[WHAT TO PRODUCE] All lines in the data below carrying the string "button" are to be located and copied.

===== SOURCE MATERIAL =====

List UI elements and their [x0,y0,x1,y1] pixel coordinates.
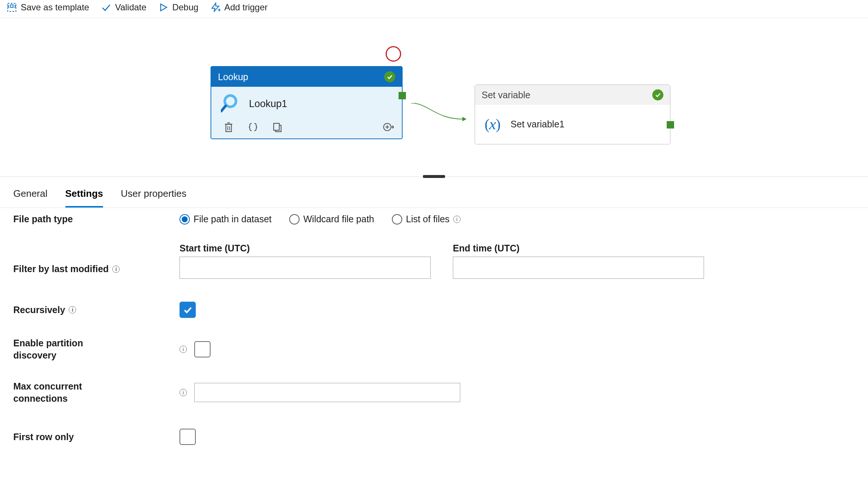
tab-settings[interactable]: Settings [65,188,103,208]
validate-label: Validate [115,2,146,13]
row-max-connections: Max concurrent connections i [13,377,855,404]
panel-resize-handle[interactable] [423,175,445,178]
checkbox-first-row-only[interactable] [180,429,196,445]
validation-ok-icon [652,89,663,100]
svg-line-6 [221,106,226,111]
breakpoint-indicator[interactable] [386,46,401,62]
activity-lookup-body: Lookup1 [211,87,402,118]
label-file-path-type: File path type [13,214,180,224]
copy-icon[interactable] [272,121,283,133]
activity-lookup-header: Lookup [211,67,402,87]
property-tabs: General Settings User properties [0,177,868,208]
label-start-time: Start time (UTC) [180,243,431,254]
radio-file-path-in-dataset[interactable]: File path in dataset [180,214,271,224]
row-recursively: Recursively i [13,299,855,318]
info-icon[interactable]: i [180,389,187,396]
file-path-type-options: File path in dataset Wildcard file path … [180,214,473,224]
row-file-path-type: File path type File path in dataset Wild… [13,212,855,224]
label-end-time: End time (UTC) [453,243,704,254]
debug-label: Debug [172,2,198,13]
input-end-time[interactable] [453,257,704,279]
activity-set-variable-type: Set variable [482,90,530,100]
pipeline-canvas[interactable]: Lookup Lookup1 [0,18,868,177]
lightning-icon [210,2,221,13]
add-trigger-button[interactable]: Add trigger [210,2,267,13]
activity-set-variable-body: (x) Set variable1 [475,105,670,144]
lookup-icon [221,93,242,114]
tab-general[interactable]: General [13,188,48,208]
svg-marker-17 [462,117,467,121]
input-start-time[interactable] [180,257,431,279]
info-icon[interactable]: i [180,346,187,353]
radio-label: Wildcard file path [303,214,374,224]
activity-lookup-name: Lookup1 [249,98,287,110]
activity-set-variable-header: Set variable [475,85,670,105]
info-icon[interactable]: i [112,265,120,273]
radio-label: File path in dataset [194,214,271,224]
svg-rect-12 [274,123,279,130]
label-recursively: Recursively i [13,305,180,315]
row-first-row-only: First row only [13,426,855,445]
save-template-label: Save as template [21,2,89,13]
save-template-icon [7,2,17,13]
input-max-connections[interactable] [194,383,460,402]
checkbox-partition-discovery[interactable] [194,341,211,357]
activity-lookup-actions [211,118,402,138]
label-filter-by-modified: Filter by last modified i [13,243,180,279]
info-icon[interactable]: i [69,306,76,313]
braces-icon[interactable] [247,121,259,133]
label-max-connections: Max concurrent connections [13,380,180,404]
radio-list-of-files[interactable]: List of files i [392,214,461,224]
svg-marker-2 [212,3,219,11]
output-port[interactable] [399,92,406,99]
connector-arrow[interactable] [402,103,476,125]
activity-set-variable[interactable]: Set variable (x) Set variable1 [475,85,670,144]
add-trigger-label: Add trigger [224,2,267,13]
label-partition-discovery: Enable partition discovery [13,337,180,361]
start-time-column: Start time (UTC) [180,243,431,279]
checkbox-recursively[interactable] [180,302,196,318]
debug-button[interactable]: Debug [158,2,198,13]
row-partition-discovery: Enable partition discovery i [13,334,855,361]
play-icon [158,2,168,13]
svg-rect-7 [226,124,232,132]
radio-wildcard-file-path[interactable]: Wildcard file path [289,214,374,224]
add-output-icon[interactable] [383,121,394,133]
delete-icon[interactable] [223,121,234,133]
info-icon[interactable]: i [453,216,461,223]
settings-panel: File path type File path in dataset Wild… [0,212,868,460]
tab-user-properties[interactable]: User properties [121,188,187,208]
validate-button[interactable]: Validate [101,2,146,13]
end-time-column: End time (UTC) [453,243,704,279]
activity-lookup-type: Lookup [218,72,248,82]
variable-icon: (x) [485,115,500,133]
toolbar: Save as template Validate Debug Add trig… [0,0,868,18]
radio-label: List of files [406,214,450,224]
row-filter-by-modified: Filter by last modified i Start time (UT… [13,243,855,279]
activity-lookup[interactable]: Lookup Lookup1 [211,66,403,139]
svg-marker-1 [161,4,167,11]
save-template-button[interactable]: Save as template [7,2,89,13]
output-port[interactable] [667,121,674,128]
activity-set-variable-name: Set variable1 [510,119,564,130]
label-first-row-only: First row only [13,432,180,442]
check-icon [101,2,111,13]
validation-ok-icon [384,71,395,82]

=====

[WRITTEN REPLY]
add-trigger-button[interactable]: Add trigger [210,2,267,13]
debug-button[interactable]: Debug [158,2,198,13]
validate-button[interactable]: Validate [101,2,146,13]
save-template-button[interactable]: Save as template [7,2,89,13]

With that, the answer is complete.